Long QT Syndrome

What is long QT syndrome?

Long QT Syndrome (LQTS) is an inherited condition that affects the heart’s electrical rhythm and can cause fast, erratic heartbeats. It is named for the prolonged QT interval it causes on an electrocardiogram (ECK or EKG).

Left untreated, LQTS can be a life-threatening condition that can lead to sudden cardiac death.

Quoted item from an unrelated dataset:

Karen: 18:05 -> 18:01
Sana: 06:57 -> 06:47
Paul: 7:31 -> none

LQTS causes approximately 3,000 to 4,000 sudden deaths of children and young adults each year in the United States.

LQTS is fairly rare, it is estimated that about 1 in every 2,500 children born have the condition.

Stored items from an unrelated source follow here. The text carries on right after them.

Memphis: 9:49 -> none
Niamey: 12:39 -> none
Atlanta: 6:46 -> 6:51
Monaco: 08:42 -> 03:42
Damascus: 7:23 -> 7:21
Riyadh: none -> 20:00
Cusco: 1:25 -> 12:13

What are the types of long QT syndrome?

There are three types of LQTS:

  • LQT1 is more likely to cause symptoms with exercise or emotional stress
  • LQT2 is more likely to cause symptoms with emotional stress
  • LQT3 is more likely to cause symptoms during periods of rest or sleep

What are the symptoms of long QT syndrome?

Some children with LQTS have no symptoms. This makes family screening particularly important.

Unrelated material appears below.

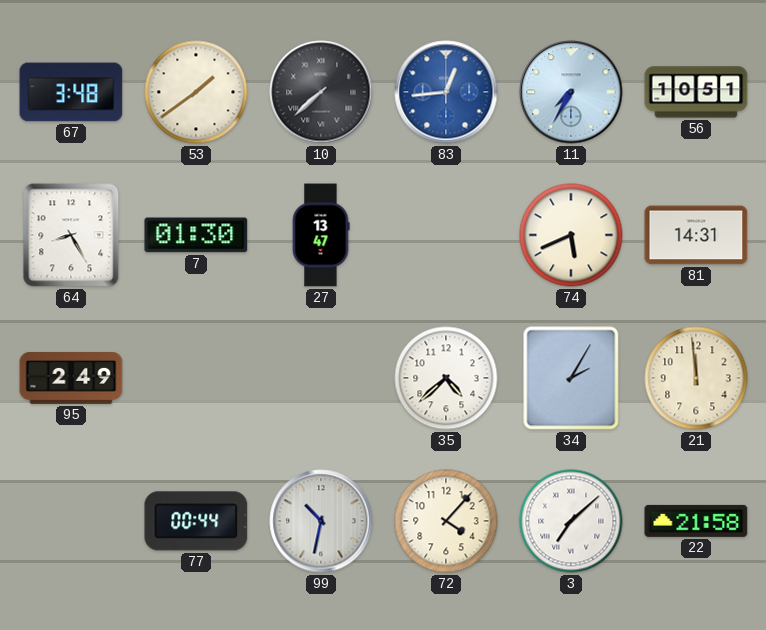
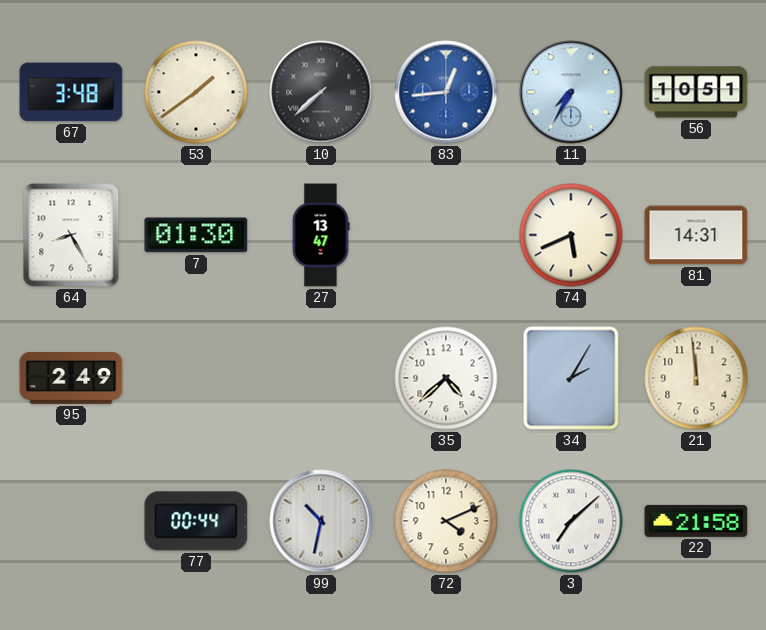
72: 4:07 -> 4:11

Symptoms of LQTS can include:

  • fast heart beat (palpitations)
  • fainting (syncope) during periods of strenuous exercise or emotional distress
  • seizures
  • cardiac arrest

What are the causes of long QT syndrome?

In many cases, LQTS is caused by an inherited genetic mutation passed down from a family member. Children with a parent or sibling who has LQTS have a 50 percent chance of having it as well.

In some cases, LQTS may also be caused by certain mediations.

How we care for long QT syndrome

Early diagnosis of LQTS is important. The Inherited Cardiac Arrhythmia Program at Boston Children’s Hospital specializes in family-based services for children with inherited arrhythmias like long QT syndrome. The program meets with and assesses entire families all at once, usually in one day. Our specialists use genetic testing to identify all family members at risk of developing the condition.